About a year ago, I happened upon this statement about the Monitor in the Harvard Business Review – under the charming heading of “do things that don’t interest you”:

“Many things that end up” being meaningful, writes social scientist Joseph Grenny, “have come from conference workshops, articles, or online videos that began as a chore and ended with an insight. My work in Kenya, for example, was heavily influenced by a Christian Science Monitor article I had forced myself to read 10 years earlier. Sometimes, we call things ‘boring’ simply because they lie outside the box we are currently in.”

If you were to come up with a punchline to a joke about the Monitor, that would probably be it. We’re seen as being global, fair, insightful, and perhaps a bit too earnest. We’re the bran muffin of journalism.

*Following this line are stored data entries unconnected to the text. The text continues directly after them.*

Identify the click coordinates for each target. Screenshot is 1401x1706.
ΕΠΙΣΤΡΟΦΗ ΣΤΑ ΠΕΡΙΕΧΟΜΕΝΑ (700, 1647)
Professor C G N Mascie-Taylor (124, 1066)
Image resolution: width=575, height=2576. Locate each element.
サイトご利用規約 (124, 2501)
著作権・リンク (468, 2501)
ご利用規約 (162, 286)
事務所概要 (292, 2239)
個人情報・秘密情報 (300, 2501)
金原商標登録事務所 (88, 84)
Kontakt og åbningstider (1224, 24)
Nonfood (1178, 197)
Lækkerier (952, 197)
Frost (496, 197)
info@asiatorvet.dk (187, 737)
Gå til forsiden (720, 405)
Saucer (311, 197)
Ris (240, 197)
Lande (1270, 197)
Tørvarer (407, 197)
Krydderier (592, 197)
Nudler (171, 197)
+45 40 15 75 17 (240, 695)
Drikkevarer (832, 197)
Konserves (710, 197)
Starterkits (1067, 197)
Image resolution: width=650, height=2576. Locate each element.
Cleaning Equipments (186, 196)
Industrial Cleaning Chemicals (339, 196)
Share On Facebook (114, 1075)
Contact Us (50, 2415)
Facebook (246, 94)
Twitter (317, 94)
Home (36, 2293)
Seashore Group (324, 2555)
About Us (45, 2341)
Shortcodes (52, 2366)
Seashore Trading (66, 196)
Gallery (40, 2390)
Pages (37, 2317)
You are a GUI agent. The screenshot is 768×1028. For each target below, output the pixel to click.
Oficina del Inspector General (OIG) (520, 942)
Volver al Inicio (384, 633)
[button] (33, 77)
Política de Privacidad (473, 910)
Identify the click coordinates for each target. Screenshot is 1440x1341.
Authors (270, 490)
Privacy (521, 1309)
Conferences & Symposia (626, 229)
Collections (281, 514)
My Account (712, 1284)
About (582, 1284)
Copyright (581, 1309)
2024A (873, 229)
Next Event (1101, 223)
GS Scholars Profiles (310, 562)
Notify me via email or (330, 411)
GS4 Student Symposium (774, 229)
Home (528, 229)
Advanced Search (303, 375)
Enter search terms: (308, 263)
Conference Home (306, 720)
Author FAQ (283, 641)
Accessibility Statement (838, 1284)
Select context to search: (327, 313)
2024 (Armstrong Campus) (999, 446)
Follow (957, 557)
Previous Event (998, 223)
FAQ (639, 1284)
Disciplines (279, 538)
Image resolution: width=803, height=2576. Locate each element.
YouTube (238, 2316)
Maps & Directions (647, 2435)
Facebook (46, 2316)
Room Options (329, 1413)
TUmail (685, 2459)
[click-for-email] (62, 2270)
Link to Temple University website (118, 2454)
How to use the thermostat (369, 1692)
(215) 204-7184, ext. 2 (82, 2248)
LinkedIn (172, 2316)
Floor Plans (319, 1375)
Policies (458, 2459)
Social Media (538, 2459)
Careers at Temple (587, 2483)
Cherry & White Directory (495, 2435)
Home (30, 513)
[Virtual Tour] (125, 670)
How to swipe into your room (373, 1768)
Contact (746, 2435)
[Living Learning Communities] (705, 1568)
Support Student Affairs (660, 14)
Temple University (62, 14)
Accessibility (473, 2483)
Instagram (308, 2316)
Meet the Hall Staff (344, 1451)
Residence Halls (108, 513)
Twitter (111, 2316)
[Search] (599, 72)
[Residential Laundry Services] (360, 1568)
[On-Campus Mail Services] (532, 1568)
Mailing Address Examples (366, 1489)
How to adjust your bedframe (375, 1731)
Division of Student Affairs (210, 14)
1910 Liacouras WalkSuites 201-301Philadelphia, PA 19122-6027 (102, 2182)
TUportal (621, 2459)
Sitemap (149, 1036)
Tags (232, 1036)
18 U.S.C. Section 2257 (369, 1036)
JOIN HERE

But you know what? We change lives. And I’m going to argue that we change lives precisely because we force open that too-small box that most human beings think they live in.

The Monitor is a peculiar little publication that’s hard for the world to figure out. We’re run by a church, but we’re not only for church members and we’re not about converting people. We’re known as being fair even as the world becomes as polarized as at any time since the newspaper’s founding in 1908.

We have a mission beyond circulation, we want to bridge divides. We’re about kicking down the door of thought everywhere and saying, “You are bigger and more capable than you realize. And we can prove it.”